- Description of the task
An exact copy of every line from the one holding "[Open assistant] (359, 32)" to the end of the entries below is required; leave the pictures out.

- Record extracts
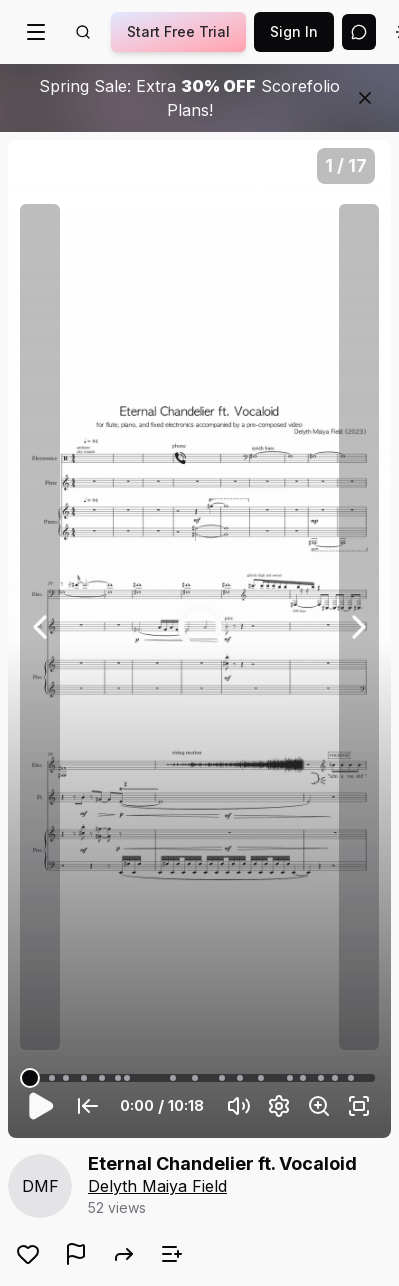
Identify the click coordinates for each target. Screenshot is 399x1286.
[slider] (30, 1078)
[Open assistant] (359, 32)
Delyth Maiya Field (157, 1186)
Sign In (294, 31)
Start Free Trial (178, 31)
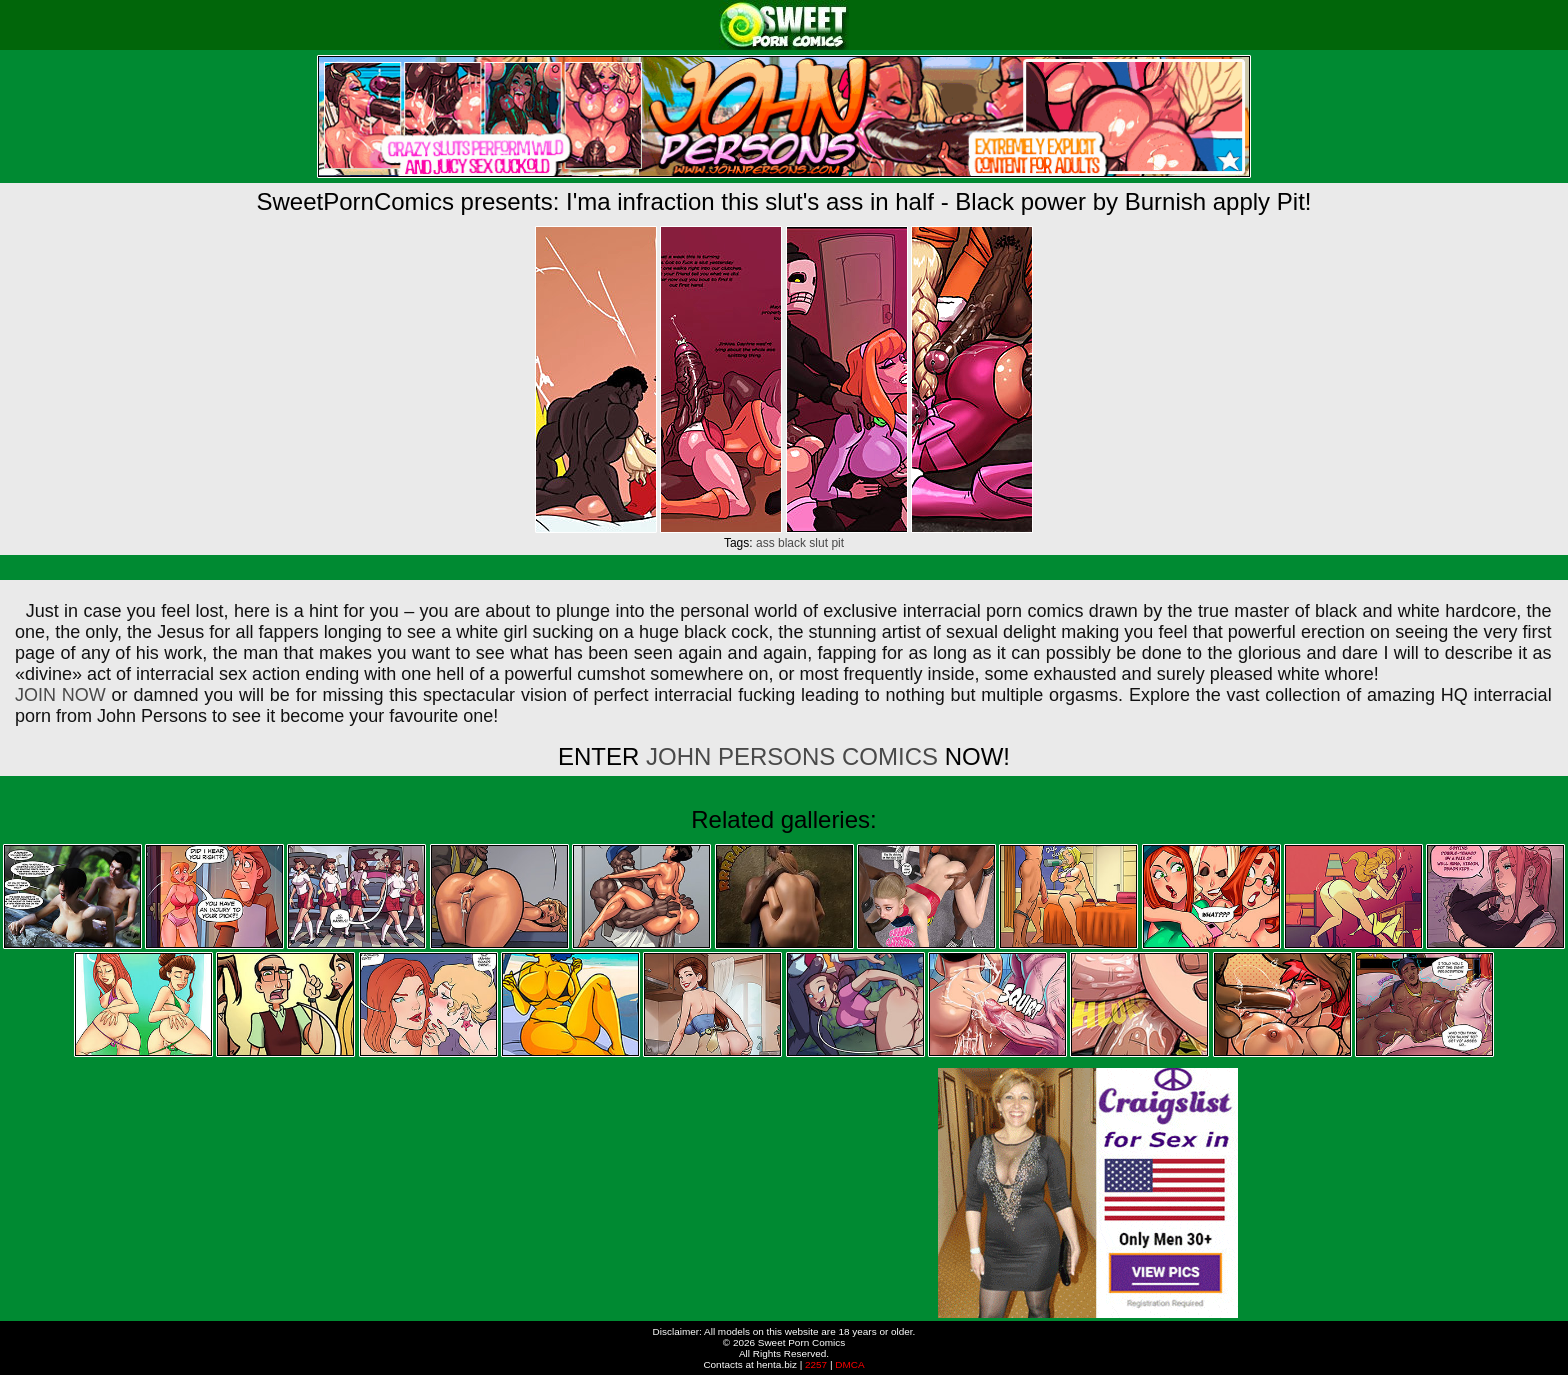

- Written reply
[Open assistant] (359, 32)
Delyth Maiya Field (157, 1186)
Sign In (294, 31)
Start Free Trial (178, 31)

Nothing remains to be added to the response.